FLAGSTAFF, Ariz. — Recent flooding on the Havasupai Tribe reservation in the Grand Canyon has renewed talks of an alert system that could help tourists and residents evacuate more quickly.
Without many river or rain gauges upstream from the village of Supai, forecasters have a tough time determining when floodwaters might reach the remote community.
The home to the Havasupai Tribe is an area popular with hikers because of the towering blue-green waterfalls nearby.
Forecasters rely on a radar system to estimate the rainfall, but Supai is well to the northwest of the radar.
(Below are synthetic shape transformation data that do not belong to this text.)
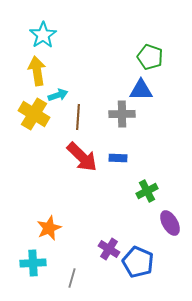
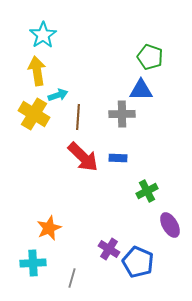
red arrow: moved 1 px right
purple ellipse: moved 2 px down
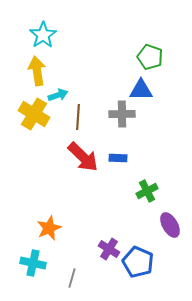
cyan cross: rotated 15 degrees clockwise
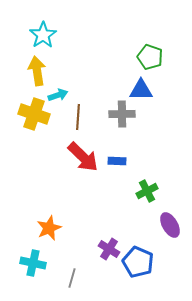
yellow cross: rotated 12 degrees counterclockwise
blue rectangle: moved 1 px left, 3 px down
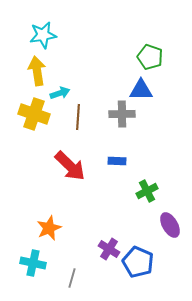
cyan star: rotated 24 degrees clockwise
cyan arrow: moved 2 px right, 2 px up
red arrow: moved 13 px left, 9 px down
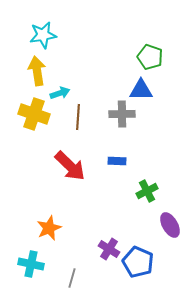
cyan cross: moved 2 px left, 1 px down
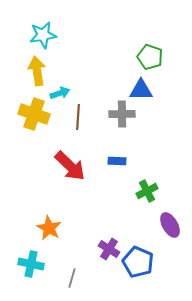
orange star: rotated 20 degrees counterclockwise
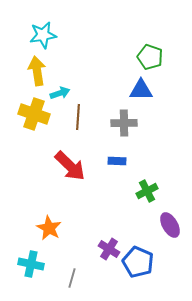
gray cross: moved 2 px right, 9 px down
While the estimates are good, at times “they’re not perfect,” said George Howard, warning coordination meteorologist for the National Weather Service in Flagstaff.
“The idea is, let’s take some of the uncertainty out of this with the prospect of locating a gauge in a strategic position so we can time things more precisely,” Howard said.
Thunderstorms last month sent a rush of water down Havasu Creek and led to the evacuation of hundreds of people from the canyon. Some trails and footbridges were washed out and trees uprooted. Authorities said Supai appeared to have sustained only minor damage.
Flooding in the early 1990s first prompted talks of an alert system that would allow the National Weather Service to access real-time data from stream and rain gauges to plot estimates of stream flows. Based on that information, the weather bureau could issue a flood warning and better determine when the village might be affected.
The canyon is accessible only by foot, helicopter or mule.
Former Bureau of Indian Affairs superintendent Bob McNichols said a system had been designed in response to the 1990s floods, but it never was installed.
“I don’t know exactly why it wasn’t,” he said. “There is a real need for it.”
Heavy runoff in 1993 caused the collapse of livestock tanks and earthen dams in Cataract Canyon, whose name changes to Havasu Canyon. The riparian vegetation that survived a flood the year before was damaged again downstream from Mooney Falls, one of several waterfalls that cascade into blue-green waters.
Cassandra Anderson, Arizona flood warning coordinator, said the state has plans to reach out to tribes to help link them to a statewide flood warning network, but she wasn’t sure of the time frame.
A rainfall station at Supai was discontinued in 1987, and the nearest river gauges are downstream from the village and at the head of Cataract Creek, about 35 miles upstream from Supai.
During flooding that began Aug. 16, radar had estimated up to 3 inches of rain, prompting flash flood warnings that afternoon, Howard said. The weather service notified the tribe and law enforcement agencies of a potential flood, and most tourists were able to catch a helicopter ride to the rim.